The authors list specific syndromes: "Li Fraumeni syndrome, ataxia telangiectasia, Nijmegen breakage syndrome, Bloom syndrome, Fanconi anemia, and constitutional mismatch repair deficiency" (Alaggio et al., 2022). Each of these conditions increases the risk of developing lymphoma or leukemia. But they were previously classified as separate diseases, not as part of the cancer classification itself.

This change has immediate implications. If a patient is diagnosed with a blood cancer and has a family history of similar cancers, the new classification prompts the clinician to consider genetic testing. Finding a germline mutation changes everything. It means the patient's siblings and children may also be at risk. It means the cancer may respond differently to chemotherapy. It means the patient may need different follow up.

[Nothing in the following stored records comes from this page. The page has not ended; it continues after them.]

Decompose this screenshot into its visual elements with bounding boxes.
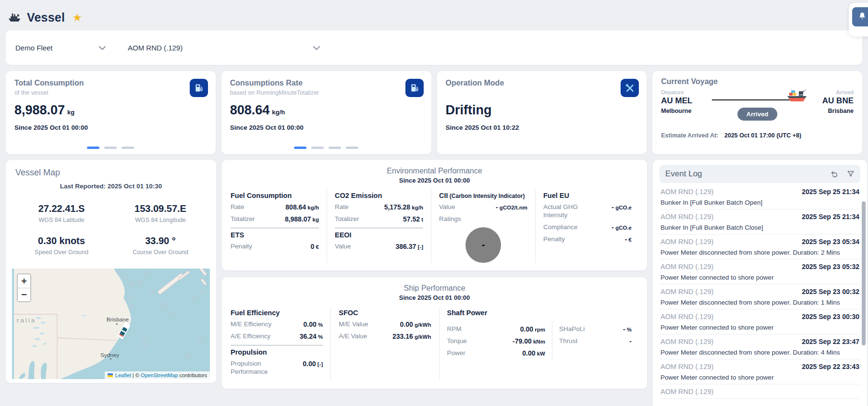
fleet-select[interactable]: Demo Fleet — [15, 43, 106, 52]
vessel-select[interactable]: AOM RND (.129) — [128, 43, 320, 52]
latitude-stat: 27.22.41.S WGS 84 Latitude — [12, 203, 111, 223]
metric-row: Rate808.64 kg/h — [231, 203, 319, 211]
card-title: Vessel Map — [12, 168, 210, 178]
event-log-entry[interactable]: AOM RND (.129)2025 Sep 23 05:34Power Met… — [660, 234, 860, 259]
eta-row: Estimate Arrived At: 2025 Oct 01 17:00 (… — [661, 132, 801, 139]
zoom-out-button[interactable]: − — [18, 288, 30, 301]
metric-label: RPM — [447, 325, 462, 333]
event-timestamp: 2025 Sep 23 05:32 — [802, 262, 859, 271]
ship-performance-columns: Fuel EfficiencyM/E Efficiency0.00 %A/E E… — [230, 307, 639, 380]
pager-bar[interactable] — [294, 147, 306, 149]
event-message: Power Meter disconnected from shore powe… — [660, 348, 859, 357]
card-unit: kg — [67, 109, 74, 116]
zoom-in-button[interactable]: + — [18, 274, 30, 288]
event-log-entry[interactable]: AOM RND (.129)2025 Sep 22 23:47Power Met… — [660, 334, 860, 359]
section-divider — [231, 228, 319, 228]
stat-card-row: Total Consumption of the vessel 8,988.07… — [6, 71, 862, 154]
metric-label: A/E Value — [339, 332, 367, 341]
metric-label: Totalizer — [335, 215, 359, 223]
card-header: Environmental Performance Since 2025 Oct… — [230, 167, 639, 184]
departure-block: Depature AU MEL Melbourne — [661, 89, 705, 114]
perf-column-title: CO2 Emission — [335, 192, 423, 199]
favorite-star-icon[interactable]: ★ — [73, 12, 82, 23]
notifications-button[interactable] — [852, 7, 868, 26]
event-message: Bunker In [Full Bunker Batch Close] — [660, 223, 859, 232]
metric-label: Value — [335, 243, 351, 251]
pager-bar[interactable] — [329, 147, 341, 149]
metric-row: Compliance- gCO.e — [543, 223, 632, 232]
metric-row: Thrust- — [559, 337, 632, 345]
card-title: Total Consumption — [14, 79, 207, 87]
perf-column: CII (Carbon Intensity Indicator)Value- g… — [431, 190, 535, 263]
event-timestamp: 2025 Sep 25 21:34 — [802, 212, 859, 221]
event-log-entry[interactable]: AOM RND (.129)2025 Sep 22 23:43Power Met… — [660, 359, 860, 384]
metric-value: - % — [623, 325, 632, 333]
map-attribution: Leaflet | © OpenStreetMap contributors — [105, 371, 210, 379]
leaflet-link[interactable]: Leaflet — [115, 372, 131, 378]
metric-row: Rate5,175.28 kg/h — [335, 203, 423, 211]
env-performance-columns: Fuel ConsumptionRate808.64 kg/hTotalizer… — [230, 190, 639, 263]
metric-label: Thrust — [559, 337, 577, 345]
pager-bar[interactable] — [87, 147, 99, 149]
metric-row: SHaPoLi- % — [559, 325, 632, 333]
fuel-pump-icon — [405, 79, 424, 97]
metric-row: M/E Efficiency0.00 % — [231, 320, 323, 329]
event-log-scrollbar[interactable] — [862, 201, 866, 345]
refresh-icon[interactable] — [830, 170, 838, 178]
metric-unit: t — [420, 217, 423, 222]
attribution-suffix: contributors — [180, 372, 207, 378]
page-header: Vessel ★ — [6, 0, 862, 30]
metric-value: 233.16 g/kWh — [392, 332, 431, 340]
map-canvas: ralia Brisbane Sydney — [12, 269, 210, 379]
section-divider — [335, 228, 423, 228]
pager-bar[interactable] — [311, 147, 324, 149]
map-country-label: ralia — [17, 317, 37, 324]
leaflet-map[interactable]: ralia Brisbane Sydney + − — [12, 269, 210, 379]
longitude-label: WGS 84 Longitude — [111, 217, 210, 223]
arrival-port-code: AU BNE — [809, 96, 854, 106]
vessel-select-value: AOM RND (.129) — [128, 44, 183, 52]
metric-row: A/E Efficiency36.24 % — [231, 332, 323, 341]
event-log-entry[interactable]: AOM RND (.129)2025 Sep 23 00:30Power Met… — [660, 309, 860, 334]
metric-unit: gCO2/t.nm — [498, 205, 527, 210]
consumptions-rate-card: Consumptions Rate based on RunningMinute… — [221, 71, 431, 154]
metric-value: 0.00 rpm — [520, 325, 545, 333]
event-log-entry[interactable]: AOM RND (.129)2025 Sep 23 05:32Power Met… — [660, 259, 860, 284]
pager-bar[interactable] — [346, 147, 358, 149]
metric-value: 0 € — [311, 243, 319, 250]
event-vessel-name: AOM RND (.129) — [660, 212, 713, 221]
metric-row: A/E Value233.16 g/kWh — [339, 332, 431, 341]
metric-row: Propulsion Performance0.00 [-] — [231, 360, 323, 376]
main-row: Vessel Map Last Reported: 2025 Oct 01 10… — [6, 160, 862, 406]
pager-bar[interactable] — [104, 147, 117, 149]
event-log-entry[interactable]: AOM RND (.129) — [660, 384, 860, 399]
perf-section-heading: ETS — [231, 231, 319, 239]
event-entry-header: AOM RND (.129) — [660, 387, 859, 396]
metric-value: - gCO.e — [611, 223, 632, 231]
metric-unit: kW — [535, 351, 545, 357]
osm-link[interactable]: OpenStreetMap — [141, 372, 178, 378]
perf-section-heading: Propulsion — [231, 348, 323, 356]
perf-column: CO2 EmissionRate5,175.28 kg/hTotalizer57… — [327, 190, 431, 263]
event-vessel-name: AOM RND (.129) — [660, 362, 713, 371]
event-log-list: AOM RND (.129)2025 Sep 25 21:34Bunker In… — [660, 185, 860, 399]
perf-column-title: Fuel EU — [543, 192, 632, 199]
perf-column: Fuel EUActual GHG Intensity- gCO.eCompli… — [535, 190, 639, 263]
event-log-entry[interactable]: AOM RND (.129)2025 Sep 25 21:34Bunker In… — [660, 185, 860, 209]
perf-column: Fuel EfficiencyM/E Efficiency0.00 %A/E E… — [230, 307, 330, 380]
event-timestamp: 2025 Sep 22 23:47 — [802, 337, 859, 346]
metric-row: Power0.00 kW — [447, 349, 545, 357]
event-log-header: Event Log — [660, 165, 860, 183]
perf-column-title: Fuel Consumption — [231, 192, 319, 199]
tools-icon — [621, 79, 639, 97]
filter-icon[interactable] — [847, 170, 855, 178]
metric-row: Actual GHG Intensity- gCO.e — [543, 203, 632, 220]
cargo-ship-icon — [786, 88, 807, 105]
event-log-actions — [830, 170, 855, 178]
event-log-entry[interactable]: AOM RND (.129)2025 Sep 23 00:32Power Met… — [660, 284, 860, 309]
event-log-entry[interactable]: AOM RND (.129)2025 Sep 25 21:34Bunker In… — [660, 209, 860, 234]
speed-value: 0.30 knots — [12, 235, 111, 246]
event-vessel-name: AOM RND (.129) — [660, 337, 713, 346]
event-timestamp: 2025 Sep 25 21:34 — [802, 187, 859, 196]
pager-bar[interactable] — [122, 147, 134, 149]
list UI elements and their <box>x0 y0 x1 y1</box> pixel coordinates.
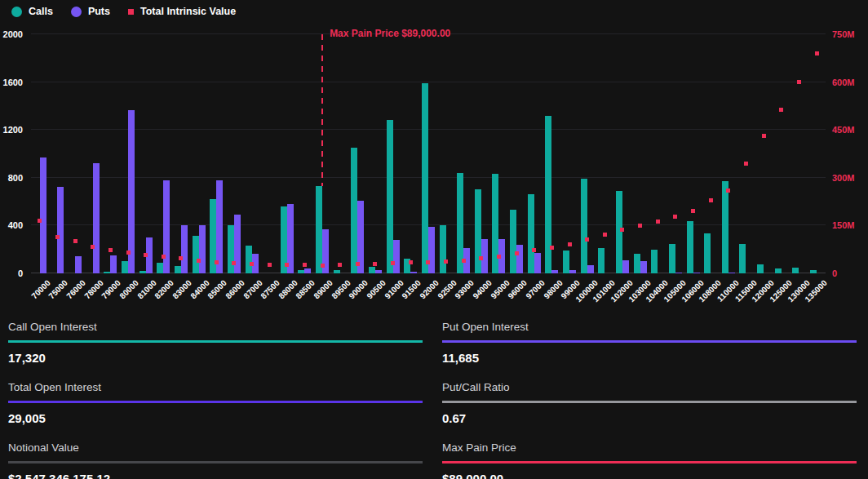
puts-bar-106000 <box>693 273 700 273</box>
calls-bar-115000 <box>739 244 746 273</box>
intrinsic-value-dot-92000 <box>426 260 430 264</box>
stat-value: 29,005 <box>8 403 423 432</box>
max-pain-label: Max Pain Price $89,000.00 <box>330 28 450 39</box>
x-axis-label-92500: 92500 <box>436 278 458 300</box>
puts-bar-103000 <box>640 261 647 273</box>
puts-bar-88500 <box>304 268 311 273</box>
right-axis-tick: 300M <box>832 173 855 182</box>
x-axis-label-83000: 83000 <box>170 278 193 300</box>
left-axis-tick: 1200 <box>3 126 23 135</box>
total-intrinsic-value-marker-icon <box>128 9 134 15</box>
intrinsic-value-dot-108000 <box>709 198 713 202</box>
calls-bar-90000 <box>351 148 357 273</box>
calls-marker-icon <box>11 7 22 17</box>
legend-total-intrinsic-value-label: Total Intrinsic Value <box>140 6 236 17</box>
intrinsic-value-dot-95000 <box>497 255 501 259</box>
x-axis-label-81000: 81000 <box>135 278 157 300</box>
stat-label: Put Open Interest <box>442 319 857 343</box>
stat-total-open-interest: Total Open Interest 29,005 <box>8 379 423 432</box>
strike-group-90500 <box>366 34 384 273</box>
intrinsic-value-dot-81000 <box>144 253 148 257</box>
calls-bar-98000 <box>545 116 551 273</box>
right-axis-tick: 600M <box>832 78 855 86</box>
strike-group-88000 <box>278 34 296 273</box>
strike-group-97000 <box>525 34 543 273</box>
intrinsic-value-dot-110000 <box>726 188 730 193</box>
calls-bar-82000 <box>157 263 163 273</box>
puts-bar-82000 <box>163 180 170 273</box>
strike-group-120000 <box>755 34 773 273</box>
puts-bar-79000 <box>110 255 117 273</box>
plot-area: Max Pain Price $89,000.00 <box>31 34 826 273</box>
x-axis-label-79000: 79000 <box>100 278 122 300</box>
strike-group-82000 <box>154 34 172 273</box>
intrinsic-value-dot-80000 <box>126 251 131 255</box>
calls-bar-103000 <box>634 254 640 273</box>
x-axis-label-98000: 98000 <box>542 278 564 300</box>
strike-group-81000 <box>137 34 155 273</box>
strike-group-95000 <box>490 34 508 273</box>
calls-bar-81000 <box>140 271 146 273</box>
puts-bar-78000 <box>93 163 100 274</box>
puts-bar-80000 <box>128 110 135 273</box>
strike-group-101000 <box>596 34 614 273</box>
legend-calls-label: Calls <box>29 6 53 17</box>
x-axis-label-89500: 89500 <box>330 278 352 300</box>
x-axis-label-92000: 92000 <box>418 278 440 300</box>
x-axis-label-94000: 94000 <box>471 278 493 300</box>
strike-group-91500 <box>401 34 419 273</box>
intrinsic-value-dot-90500 <box>373 262 377 266</box>
max-pain-line <box>321 34 323 186</box>
puts-bar-76000 <box>75 256 82 273</box>
x-axis-label-82000: 82000 <box>153 278 175 300</box>
strike-group-102000 <box>613 34 631 273</box>
x-axis-label-91000: 91000 <box>383 278 405 300</box>
stat-value: 11,685 <box>442 343 857 371</box>
legend-item-puts[interactable]: Puts <box>71 6 110 17</box>
x-axis-label-76000: 76000 <box>64 278 86 300</box>
strike-group-87000 <box>243 34 261 273</box>
stat-put-call-ratio: Put/Call Ratio 0.67 <box>442 379 857 432</box>
x-axis-label-70000: 70000 <box>29 278 51 300</box>
intrinsic-value-dot-125000 <box>779 108 783 112</box>
intrinsic-value-dot-100000 <box>585 237 589 242</box>
strike-group-90000 <box>349 34 367 273</box>
calls-bar-120000 <box>757 264 764 273</box>
strike-group-110000 <box>720 34 737 273</box>
legend-item-total-intrinsic-value[interactable]: Total Intrinsic Value <box>128 6 236 17</box>
calls-bar-83000 <box>175 266 181 273</box>
left-axis-tick: 800 <box>8 173 23 182</box>
calls-bar-92000 <box>422 83 428 273</box>
intrinsic-value-dot-104000 <box>656 220 660 224</box>
puts-bar-97000 <box>534 253 541 273</box>
puts-bar-92000 <box>428 227 435 273</box>
intrinsic-value-dot-103000 <box>638 224 642 228</box>
strike-group-94000 <box>472 34 490 273</box>
puts-bar-91000 <box>393 240 400 273</box>
intrinsic-value-dot-94000 <box>479 256 483 260</box>
calls-bar-91000 <box>387 120 393 273</box>
calls-bar-104000 <box>651 250 658 273</box>
options-open-interest-chart: Calls Puts Total Intrinsic Value 0400800… <box>0 0 868 313</box>
x-axis-label-97000: 97000 <box>524 278 546 300</box>
calls-bar-79000 <box>104 272 110 273</box>
calls-bar-94000 <box>475 189 481 273</box>
puts-bar-102000 <box>622 260 629 273</box>
strike-group-80000 <box>119 34 137 273</box>
legend-item-calls[interactable]: Calls <box>11 6 53 17</box>
stat-call-open-interest: Call Open Interest 17,320 <box>8 319 423 371</box>
strike-group-100000 <box>578 34 596 273</box>
intrinsic-value-dot-88500 <box>303 263 307 267</box>
strike-group-103000 <box>631 34 649 273</box>
intrinsic-value-dot-115000 <box>744 162 748 166</box>
intrinsic-value-dot-84000 <box>197 259 201 263</box>
stat-value: $89,000.00 <box>442 463 857 479</box>
puts-bar-96000 <box>516 245 523 273</box>
right-axis-tick: 150M <box>832 221 855 230</box>
stat-max-pain-price: Max Pain Price $89,000.00 <box>442 440 857 479</box>
calls-bar-80000 <box>122 261 128 273</box>
strike-group-135000 <box>808 34 826 273</box>
x-axis-labels: 7000075000760007800079000800008100082000… <box>31 273 826 313</box>
strike-group-89500 <box>331 34 349 273</box>
intrinsic-value-dot-89000 <box>321 264 325 268</box>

The authors are careful to note that these syndromes are "tumor like lesions" rather than full neoplasms. But including them in the classification sends a powerful signal: hereditary risk is part of the cancer story, not a footnote.

The Tumor Like Lesions: What Is Not Cancer

The new classification includes a section on "tumor like lesions" that mimic cancer but are not malignant. These include conditions like "infectious mononucleosis" and "Kikuchi disease." Including them serves a practical purpose: pathologists who encounter these lesions must consider them in the differential diagnosis. A patient with a swollen lymph node might have lymphoma, or they might have a benign reactive condition. The classification forces the pathologist to think about both.

This may seem obvious, but the old system did not list these mimics. Pathologists had to learn them separately. By including them, the WHO reduces the risk of misdiagnosis.

What This Actually Means

• ▸If you are a patient with a blood cancer diagnosis from before 2022, ask your oncologist whether your classification has changed. The new system may affect your prognosis or treatment options. Do not assume your old diagnosis is still accurate.

• ▸If you are a clinician, update your pathology request forms. You need to specify that you want the 5th edition classification. Your pathologist may still be using the old system out of habit. Push for the new one.

• ▸If you are a researcher, reanalyze your clinical trial data using the new categories. The old categories may have masked signals. A drug that failed in a broad category might work in a newly defined subtype.

• ▸If you are a hospital administrator, invest in genetic testing capacity. The new classification cannot be applied without molecular data. Pathologists need access to sequencing, FISH, and immunohistochemistry panels. Without these tools, your institution will fall behind.

• ▸If you are a medical student, learn the hierarchy. The old system of memorizing lists is obsolete. The new system demands that you understand cell lineage, maturation, and genetics. Study the biology, not the names.